Memorandum Opinion
The minor respondent was charged with two unrelated acts of *322delinquency. RSA 169-B:2, II (Supp. 1985). The first related to possession of a controlled drug with intent to sell; the second, here on appeal, would have been aggravated felonious sexual assault if perpetrated by an adult. RSA 632-A:2 (Supp. 1983). The Manchester District Court found the minor to be a delinquent under each charge. On the drug offense, the court committed him to the youth development center (YDC) for his minority, RSA 169-B:19, I(i) (Supp. 1985); and on the sexual assault charge it committed him to the house of correction for a term of one year, to begin at the expiration of his commitment to the YDC. RSA 169-B:19, III (Supp. 1985) (a minor found to be delinquent after his seventeenth birthday may be committed to a house of correction but must be confined separately from adults).

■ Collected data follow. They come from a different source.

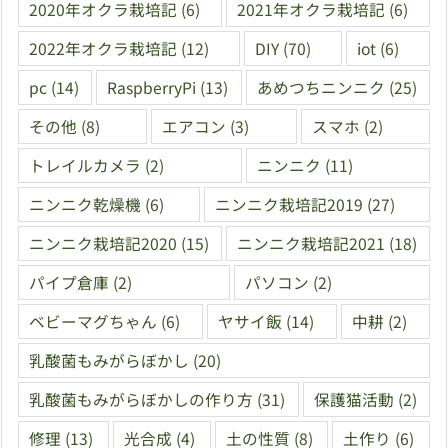
2020年オクラ栽培記
(6)
2021年オクラ栽培記
(6)
2022年オクラ栽培記
(12)
DIY
(70)
iot
(6)
pc
(14)
RaspberryPi
(13)
あめつちニンニク
(25)
その他
(8)
エアコン
(3)
スマホ
(2)
トレイルカメラ
(2)
ニンニク
(11)
ニンニク乾燥機
(6)
ニンニク栽培記2019
(27)
ニンニク栽培記2020
(15)
ニンニク栽培記2021
(18)
パイプ倉庫
(2)
パソコン
(2)
ベビーマグちゃん
(6)
ヤサイ飯
(14)
中耕
(2)
乳酸菌もみがらぼかし
(20)
乳酸菌もみがらぼかしの作り方
(31)
保護猫活動
(2)
修理
(13)
光合成
(4)
土の性質
(8)
土作り
(6)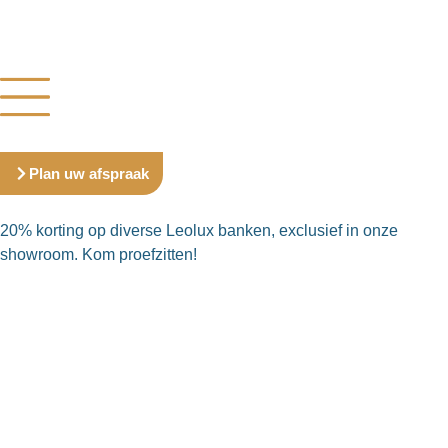
Plan uw afspraak
20% korting op diverse Leolux banken, exclusief in onze
showroom. Kom proefzitten!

The minor appealed the determination of delinquency on the sexual assault charge, see RSA 169-B:29 (Supp. 1985), and the matter was heard de novo in the Superior Court {Goode, J.). On April 24, 1985, he was again found to be delinquent, but the superior court’s dispositional order differed from the order below, by providing for the minor’s immediate commitment to the house of correction to serve a term expiring on his nineteenth birthday.

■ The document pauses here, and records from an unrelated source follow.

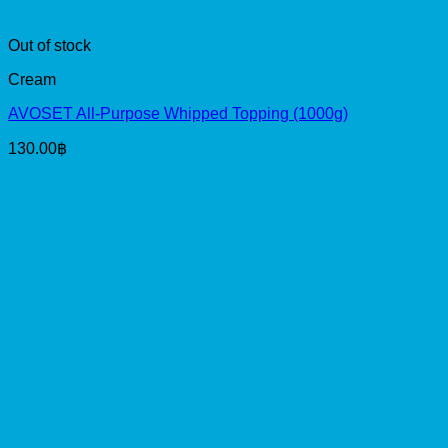
Out of stock
Cream
AVOSET All-Purpose Whipped Topping (1000g)
130.00
฿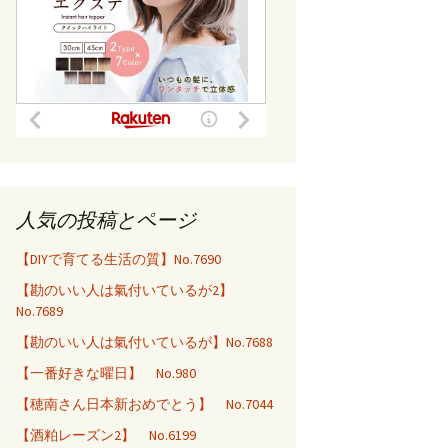
人気の投稿とページ
【DIYで育てる生活の質】No.7690
【勘のいい人は氣付いているが2】
No.7689
【勘のいい人は氣付いているが】No.7688
【一番好きな曜日】 No.980
【穂南さん日本新おめでとう】 No.7044
【酒粕レーズン2】 No.6199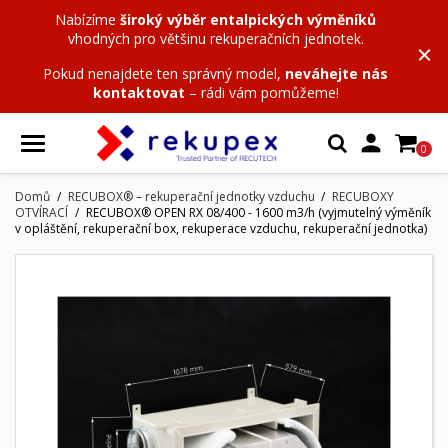
Nabízíme
široký výběr entalpických výměníků
vhodných pro většinu rekuperačních jednotek.
Pokud nenajdete ten správný model,
neváhejte nás
kontaktovat
– rádi vám pomůžeme!

0
Domů
RECUBOX® – rekuperační jednotky vzduchu
RECUBOXY
OTVÍRACÍ
RECUBOX® OPEN RX 08/400 - 1600 m3/h (vyjmutelný výměník
v opláštění, rekuperační box, rekuperace vzduchu, rekuperační jednotka)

In this appeal, the juvenile claims that the commitment to the house of correction for a period twenty-five percent longer than the district court had imposed was a “substantial” increase, which the superior court failed to justify by reasons on the record, and which should therefore be vacated under State v. Wheeler, 120 N.H. 496, 499, 416 A.2d 1384, 1386 (1980). For the purposes of applying Wheeler, however, we cannot conclude on the present record that there was an increase in the period of commitment, let alone a substantial one.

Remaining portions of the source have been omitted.